Progressives believe in a “living” Constitution. That’s language that frames the debate in a very warm and fuzzy kind of way. What that means, however, is that they believe they should be able to rewrite and reinterpret the Constitution, bending and stretching into whatever form they want to justify their goals. Case in point: Stephen Breyer’s recent comments on original intent vis á vis the Second Amendment.

Justice Breyer would have us believe that James Madison was merely throwing the opposition a bone, when it came time for the writing and passage of the 2nd Amendment. Breyer opines that Madison must have been thinking “I’ve got to get the Constitution ratified” and the only way to do that would be to craft a gun-rights amendment as a sop to those who objected to the Constitution. Only problem with that bit of revisionist history: it’s not true.

First of all, nothing Madison wrote jibes with Breyer’s view. Even better, Breyer has his timeline wrong. Turns out, the Constitution had already been ratified by the requisite number of states before the Second Amendment was passed. When it comes to the Progressives, they never let things like “facts” and “history” get in the way of their ideology.

Fortunately, Breyer is in the minority on this one. Hopefully, that situation will remain unchanged for the duration of the term of the current occupant of the White House. Gun owners, along with organizations like the NRA, have opened their eyes to the constant attempts to erode our rights to self-defense and gun ownership, and have let their displeasure be known at the polls.

Unfortunately, there are far too many of us that are still unaware at the greater danger represented by the battle between the Constitutionalists and the Progressives over the form and function of the Federal government.

Here’s the thing. As Ayn Rand said, “A is A. A is not B.” That seems absurdly simple, but it is far from simple when you look at how philosophy and government co-exist. You can’t be a vegan and still eat meat. You can’t be celibate and have sex. And you can’t be a Statist and believe in the supremacy of the individual over the State.

Hang on…is he saying that Socialism/Statism/Progressivism is at odds with our Constitution and the American way of life?

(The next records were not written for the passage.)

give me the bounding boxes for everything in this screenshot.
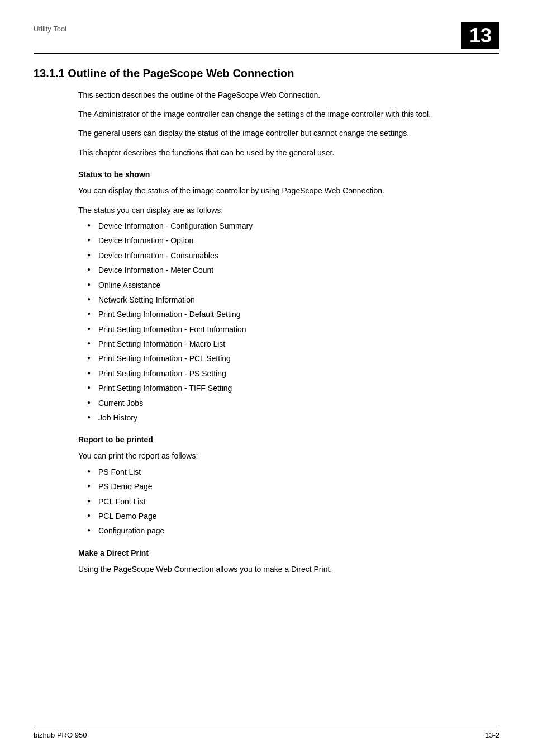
list-item: Device Information - Meter Count [87,264,477,276]
report-subheading: Report to be printed [78,435,499,444]
list-item: Print Setting Information - Font Informa… [87,323,477,336]
section-number: 13.1.1 [34,67,65,79]
report-list: PS Font List PS Demo Page PCL Font List … [87,466,477,537]
list-item: PCL Font List [87,495,477,508]
status-list: Device Information - Configuration Summa… [87,220,477,424]
page: Utility Tool 13 13.1.1 Outline of the Pa… [0,0,533,756]
list-item: Device Information - Configuration Summa… [87,220,477,232]
section-title: Outline of the PageScope Web Connection [68,67,294,79]
intro-paragraph-4: This chapter describes the functions tha… [78,147,477,159]
list-item: Job History [87,412,477,424]
footer-page-number: 13-2 [485,731,499,739]
status-intro-1: You can display the status of the image … [78,185,477,197]
list-item: PS Font List [87,466,477,478]
list-item: Network Setting Information [87,294,477,306]
status-subheading: Status to be shown [78,170,499,179]
header-title: Utility Tool [34,22,66,33]
page-footer: bizhub PRO 950 13-2 [34,726,499,739]
list-item: Print Setting Information - Macro List [87,338,477,350]
list-item: Device Information - Consumables [87,249,477,262]
intro-paragraph-1: This section describes the outline of th… [78,89,477,101]
page-header: Utility Tool 13 [34,22,499,54]
status-intro-2: The status you can display are as follow… [78,204,477,216]
list-item: Online Assistance [87,279,477,291]
list-item: Configuration page [87,525,477,537]
direct-print-text: Using the PageScope Web Connection allow… [78,563,477,575]
list-item: Current Jobs [87,397,477,409]
section-heading: 13.1.1 Outline of the PageScope Web Conn… [34,67,499,80]
intro-paragraph-2: The Administrator of the image controlle… [78,108,477,120]
intro-paragraph-3: The general users can display the status… [78,127,477,139]
list-item: PS Demo Page [87,480,477,493]
list-item: PCL Demo Page [87,510,477,522]
list-item: Print Setting Information - Default Sett… [87,308,477,320]
report-intro: You can print the report as follows; [78,450,477,462]
list-item: Device Information - Option [87,234,477,247]
list-item: Print Setting Information - TIFF Setting [87,382,477,394]
chapter-number: 13 [461,22,499,49]
direct-print-subheading: Make a Direct Print [78,549,499,557]
footer-product: bizhub PRO 950 [34,731,87,739]
list-item: Print Setting Information - PCL Setting [87,352,477,365]
list-item: Print Setting Information - PS Setting [87,367,477,380]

You bet your sweet ass I am. There is, in fact, not a dime’s worth of difference between Socialism, Progressivism and Statism. They are all simply different facets of the same object. And that object is to place the State over We the People.

Philosophically, Progressives believe in a State that exists for our own good. They believe the State must have the power to help us, even if we don’t want, or feel we don’t need that help. In their minds, the State is a beneficent parent, a “nanny state” that we fund, and cede our rights to, so that it can take care of us.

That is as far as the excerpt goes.